Learning Separable Hidden Unit Contributions for Speaker-Adaptive Lip-Reading

In this paper, we propose a novel method for speaker adaptation in lip reading, motivated by two observations. Firstly, a speaker's own characteristics can always be portrayed well by his/her few facial images or even a single image with shallow networks, while the fine-grained dynamic features associated with speech content expressed by the talking face always need deep sequential networks to represent accurately.
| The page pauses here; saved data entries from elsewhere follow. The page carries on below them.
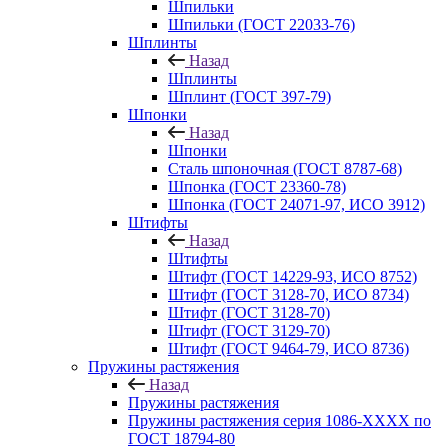
Шпильки
Шпильки (ГОСТ 22033-76)
Шплинты
Назад
Шплинты
Шплинт (ГОСТ 397-79)
Шпонки
Назад
Шпонки
Сталь шпоночная (ГОСТ 8787-68)
Шпонка (ГОСТ 23360-78)
Шпонка (ГОСТ 24071-97, ИСО 3912)
Штифты
Назад
Штифты
Штифт (ГОСТ 14229-93, ИСО 8752)
Штифт (ГОСТ 3128-70, ИСО 8734)
Штифт (ГОСТ 3128-70)
Штифт (ГОСТ 3129-70)
Штифт (ГОСТ 9464-79, ИСО 8736)
Пружины растяжения
Назад
Пружины растяжения
Пружины растяжения серия 1086-ХХХХ по
ГОСТ 18794‑80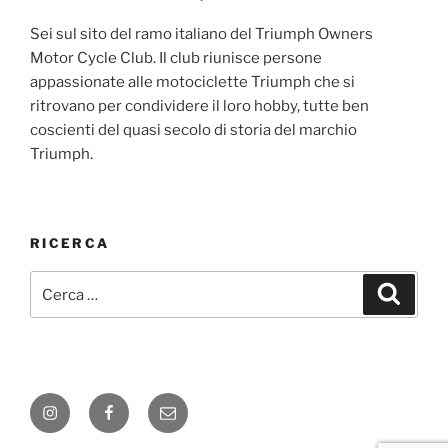
Sei sul sito del ramo italiano del Triumph Owners
Motor Cycle Club. Il club riunisce persone
appassionate alle motociclette Triumph che si
ritrovano per condividere il loro hobby, tutte ben
coscienti del quasi secolo di storia del marchio
Triumph.
RICERCA
Cerca:
Cerca
Instagram
Facebook
E-
mail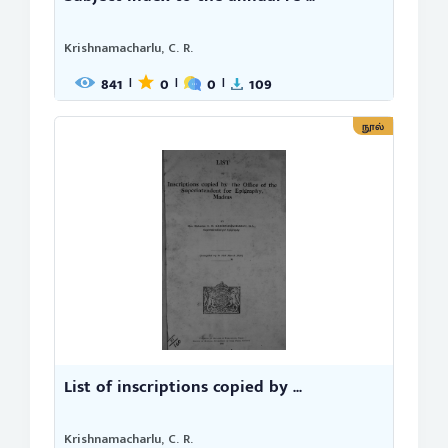
Krishnamacharlu, C. R.
841
0
0
109
|
|
|
நூல்
List of inscriptions copied by ...
Krishnamacharlu, C. R.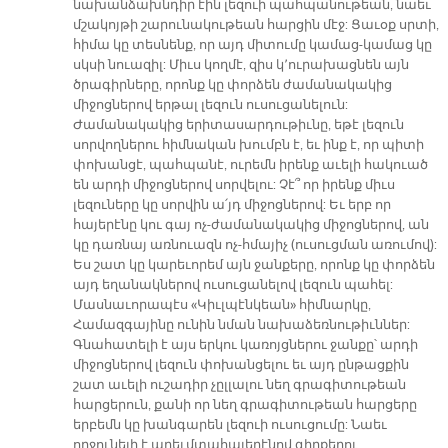
նախանձախնդիր էին լեզուի պահպանութեան, նաեւ
մշակոյթի շարունակութեան հարցին մէջ: Ցաւօք սրտի,
հիմա կը տեսնենք, որ այդ միտումը կամաց-կամաց կը
սկսի նուազիլ: Միւս կողմէ, զիս կ՚ուրախացնեն այն
ծրագիրները, որոնք կը փորձեն ժամանակակից
միջոցներով երթալ լեզուն ուսուցանելուն:
Ժամանակակից երիտասարդութիւնը, եթէ լեզուն
սորվողներու հիմնական խումբն է, եւ ինք է, որ պիտի
փոխանցէ, պահպանէ, ուրեմն իրենք աւելի հակուած
են արդի միջոցներով սորվելու: Չէ՞ որ իրենք միւս
լեզուները կը սորվին ա՛յդ միջոցներով: Եւ երբ որ
հայերէնը կու գայ ոչ-ժամանակակից միջոցներով, ան
կը դառնայ առնուազն ոչ-հմայիչ (ուսուցման առումով):
Ես շատ կը կարեւորեմ այն ջանքերը, որոնք կը փորձեն
այդ եղանակներով ուսուցանելով լեզուն պահել:
Մասնաւորապէս «Կիւլպէնկեան» հիմնարկը,
Համազգայինը ունին նման նախաձեռնութիւններ:
Գնահատելի է այս երկու կառոյցներու ջանքը՝ արդի
միջոցներով լեզուն փոխանցելու եւ այդ ընթացքին
շատ աւելի ուշադիր չըլլալու նեղ գրագիտութեան
հարցերուն, քանի որ նեղ գրագիտութեան հարցերը
երբեմն կը խանգարեն լեզուի ուսուցումը: Նաեւ
ողջունելի է արեւմտահայերէնով գիրքերու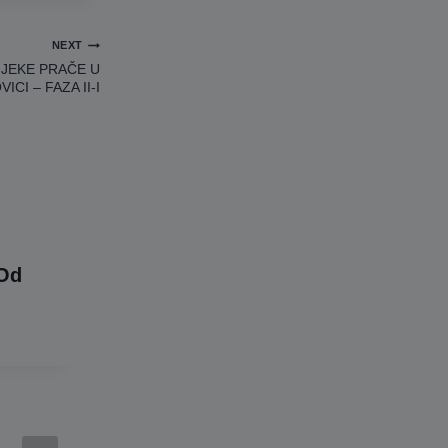
NEXT
IJEKE PRAČE U
ICI – FAZA II-I
 Od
Therefore, we treat the shallow and deep layers differently for speaker adaptive lip reading. Secondly, we observe that a speaker's unique characteristics ( e.g. prominent oral cavity and mandible) have varied effects on lip reading performance for different words and pronunciations, necessitating adaptive enhancement or suppression of the features for robust lip reading. Based on these two observations, we propose to take advantage of the speaker's own characteristics to automatically learn separable hidden unit contributions with different targets for shallow layers and deep layers respectively. For shallow layers where features related to the speaker's characteristics are stronger than the speech content related features, we introduce speaker-adaptive features to learn for enhancing the speech content features. For deep layers where both the speaker's features and the speech content features are all expressed well, we introduce the speaker-adaptive features to learn for suppressing the speech content irrelevant noise for robust lip reading. Our approach consistently outperforms existing methods, as confirmed by comprehensive analysis and comparison across different settings. Besides the evaluation on the popular LRW-ID and GRID datasets, we also release a new dataset for evaluation, CAS-VSR-S68h, to further assess the performance in an extreme setting where just a few speakers are available but the speech content covers a large and diversified range.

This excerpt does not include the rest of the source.